Of course, Glissant is not talking about the wishy-washy multiculturalism that passes for an elementary school curriculum these days. An eminent writer from Martinique, Glissant has been preaching for some years--in his poetry, his novels and particularly in his essays--a sermon titled "The Poetics of Relation." For Glissant, authors who demonstrate the power of the "Poetics of Relation" have a complex understanding of the world that comes from thinking of identity as something that is grown, not in isolation but in relation to other peoples and other cultures. Faulkner ties perfectly into a sermon.

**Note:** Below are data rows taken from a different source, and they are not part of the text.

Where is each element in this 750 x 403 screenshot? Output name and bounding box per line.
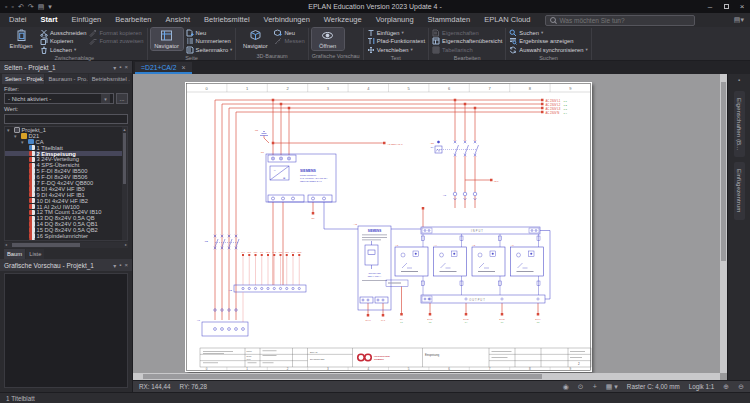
text-move-button[interactable]: Verschieben▾: [367, 46, 425, 54]
tab-close-icon[interactable]: ×: [182, 64, 186, 71]
page-new-button[interactable]: Neu: [186, 29, 233, 37]
tree-vertical-scrollbar[interactable]: ▲: [122, 127, 127, 240]
search-box[interactable]: [545, 15, 695, 26]
schematic-sheet[interactable]: 01 23 45 67 89: [185, 82, 592, 372]
ribbon-tab[interactable]: Vorplanung: [369, 13, 421, 27]
value-input[interactable]: [4, 114, 128, 124]
tree-horizontal-scrollbar[interactable]: ◂▸: [4, 242, 128, 248]
preview-panel-header[interactable]: Grafische Vorschau - Projekt_1 ▾ ▪ ×: [0, 259, 132, 271]
clipboard-icon: [15, 29, 28, 42]
ribbon-tab[interactable]: Betriebsmittel: [197, 13, 256, 27]
minimize-button[interactable]: –: [702, 0, 718, 13]
page-label: 17 Vorschubachsen V90-Umrichter: [37, 239, 127, 241]
find-button[interactable]: Suchen▾: [509, 29, 587, 37]
panel-close-icon[interactable]: ×: [124, 262, 128, 269]
canvas-horizontal-scrollbar[interactable]: [133, 373, 720, 380]
search-input[interactable]: [559, 17, 690, 24]
snap-icon[interactable]: ◉: [563, 383, 569, 391]
filter-more-button[interactable]: ...: [116, 93, 128, 104]
zoom-in-icon[interactable]: ⊕: [723, 383, 729, 391]
measure-button[interactable]: Messen: [274, 38, 304, 46]
panel-dropdown-icon[interactable]: ▾: [113, 262, 116, 269]
tab-eigenschaften[interactable]: Eigenschaften (B...: [734, 91, 745, 157]
tab-einfuegezentrum[interactable]: Einfügezentrum: [734, 162, 745, 219]
ribbon-display-options-icon[interactable]: ▤▾: [734, 16, 744, 24]
properties-overview-button[interactable]: Eigenschaftenübersicht: [432, 38, 502, 46]
page-number-button[interactable]: Nummerieren: [186, 38, 233, 46]
path-function-text-button[interactable]: Pfad-Funktionstext: [367, 38, 425, 46]
svg-text:L3.2: L3.2: [285, 251, 289, 253]
page-macro-label: Seitenmakro: [196, 47, 229, 53]
text-insert-button[interactable]: Einfügen▾: [367, 29, 425, 37]
tabular-button[interactable]: Tabellarisch: [432, 46, 502, 54]
svg-text:1.2: 1.2: [564, 104, 568, 107]
object-snap-icon[interactable]: ⊙: [578, 383, 584, 391]
properties-icon: [432, 29, 440, 37]
expand-icon[interactable]: ▾: [7, 127, 12, 133]
ribbon-tab[interactable]: Bearbeiten: [108, 13, 158, 27]
ribbon-tab[interactable]: Start: [34, 13, 65, 27]
scissors-icon: [40, 29, 48, 37]
status-rx: RX: 144,44: [139, 383, 171, 390]
pages-panel-header[interactable]: Seiten - Projekt_1 ▾ ▪ ×: [0, 61, 132, 73]
view-tab[interactable]: Liste: [26, 249, 44, 259]
layout-space-navigator-button[interactable]: Navigator: [239, 28, 271, 50]
editor-tab[interactable]: =D21+CA/2 ×: [135, 62, 192, 74]
ribbon-tab[interactable]: Ansicht: [159, 13, 198, 27]
expand-icon[interactable]: ▾: [21, 139, 26, 145]
format-assign-button[interactable]: Format zuweisen: [89, 38, 143, 46]
paste-button[interactable]: Einfügen: [5, 28, 37, 50]
close-button[interactable]: ×: [734, 0, 750, 13]
page-icon: [29, 157, 35, 163]
ribbon-group-3d-bauraum: Navigator Neu Messen 3D-Bauraum: [236, 28, 308, 60]
expand-icon[interactable]: ▾: [14, 133, 19, 139]
filter-select[interactable]: - Nicht aktiviert - ▾: [4, 93, 114, 104]
delete-button[interactable]: Löschen▾: [40, 46, 86, 54]
panel-tab[interactable]: Seiten - Projek...: [2, 74, 44, 84]
layout-space-new-button[interactable]: Neu: [274, 29, 304, 37]
page-navigator-button[interactable]: Navigator: [151, 28, 183, 50]
ribbon-tab[interactable]: Werkzeuge: [317, 13, 369, 27]
title-bar: ▫ ▫ ↶ ↷ ▤ ▾ EPLAN Education Version 2023…: [0, 0, 750, 13]
svg-text:3AC 400-500V / 24V DC 20A: 3AC 400-500V / 24V DC 20A: [300, 177, 328, 179]
properties-button[interactable]: Eigenschaften: [432, 29, 502, 37]
restore-button[interactable]: [718, 0, 734, 13]
cut-button[interactable]: Ausschneiden: [40, 29, 86, 37]
panel-pin-icon[interactable]: ▪: [119, 262, 121, 269]
svg-text:L1.1: L1.1: [241, 251, 245, 253]
page-number-label: Nummerieren: [196, 38, 231, 44]
page-navigator-label: Navigator: [154, 43, 179, 49]
copy-button[interactable]: Kopieren: [40, 38, 86, 46]
view-tab[interactable]: Baum: [4, 249, 25, 259]
format-copy-button[interactable]: Format kopieren: [89, 29, 143, 37]
page-icon: [29, 239, 35, 241]
drawing-canvas[interactable]: 01 23 45 67 89: [133, 74, 727, 380]
svg-text:PE: PE: [255, 129, 259, 131]
filter-caret-icon[interactable]: ▾: [101, 94, 110, 103]
ribbon-tab[interactable]: Einfügen: [65, 13, 109, 27]
panel-tab[interactable]: Betriebsmittel ...: [89, 74, 130, 84]
svg-text:INPUT: INPUT: [471, 229, 484, 233]
panel-tabs: Seiten - Projek...Bauraum - Pro...Betrie…: [0, 73, 132, 84]
ribbon-tab[interactable]: EPLAN Cloud: [477, 13, 537, 27]
dock-options-icon[interactable]: ▪: [738, 74, 740, 86]
panel-pin-icon[interactable]: ▪: [119, 64, 121, 71]
sync-selection-button[interactable]: Auswahl synchronisieren▾: [509, 46, 587, 54]
ribbon-tab[interactable]: Stammdaten: [421, 13, 478, 27]
preview-open-button[interactable]: Öffnen: [312, 28, 344, 50]
canvas-vertical-scrollbar[interactable]: [720, 74, 727, 373]
svg-text:3.4: 3.4: [465, 321, 468, 323]
show-results-button[interactable]: Ergebnisse anzeigen: [509, 38, 587, 46]
panel-dropdown-icon[interactable]: ▾: [113, 64, 116, 71]
crosshair-icon[interactable]: +: [593, 383, 597, 390]
window-title: EPLAN Education Version 2023 Update 4 -: [0, 3, 750, 10]
svg-text:Einspeisung: Einspeisung: [425, 353, 440, 357]
zoom-out-icon[interactable]: ⊖: [738, 383, 744, 391]
panel-close-icon[interactable]: ×: [124, 64, 128, 71]
ribbon-tab[interactable]: Datei: [2, 13, 34, 27]
page-tree-item[interactable]: 17 Vorschubachsen V90-Umrichter: [5, 239, 127, 241]
panel-tab[interactable]: Bauraum - Pro...: [45, 74, 87, 84]
grid-icon[interactable]: ▦ ▾: [606, 383, 618, 391]
page-macro-button[interactable]: Seitenmakro▾: [186, 46, 233, 54]
ribbon-tab[interactable]: Verbindungen: [257, 13, 317, 27]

Half a millennium of trading in human languages and souls has thrown together whites and blacks, blood and speech, into a genealogical and linguistic mixture that is inseparable in Faulkner.

Faulkner's ambivalent public stances on race relations, in fact, connect him more closely with the literature of the Caribbean than with the writing of his North American neighbors. Homogeneous epic institutions, Glissant argues, like the America of white Europeans or the tribe of the Jews, stake their claims on a clear line of descent back to a firm, unquestionable Genesis. Not so the communities of the Amerindians or the Caribbean, where origins are so clouded that each fractional mixture of Carib, European and African blood has spawned its own marvelous Creole word to describe it. "The word of the Story," Glissant says, "is not dictated by a God, or derived from a Law. It is the composite word, which contests, even if not openly, any idea of Genesis, a creation of the world, a legitimate genealogy guaranteed and passed down through bloodlines. I am speaking of the Creole tales of the Americas."

It's a fascinating way to read Faulkner--and Glissant provides many specific references that will send even the most memorious Faulknerites back to their bookshelves. Creole readings are inevitably spicier than the plain biblical fare. And even though Faulkner was God the Creator of his fictional Yoknapatawpha County, "when Faulkner was writing," Glissant says, "what he put at risk was the supreme institution of this Southern community. He questioned its very legitimacy, its original establishment, its Genesis, its irrefutable source."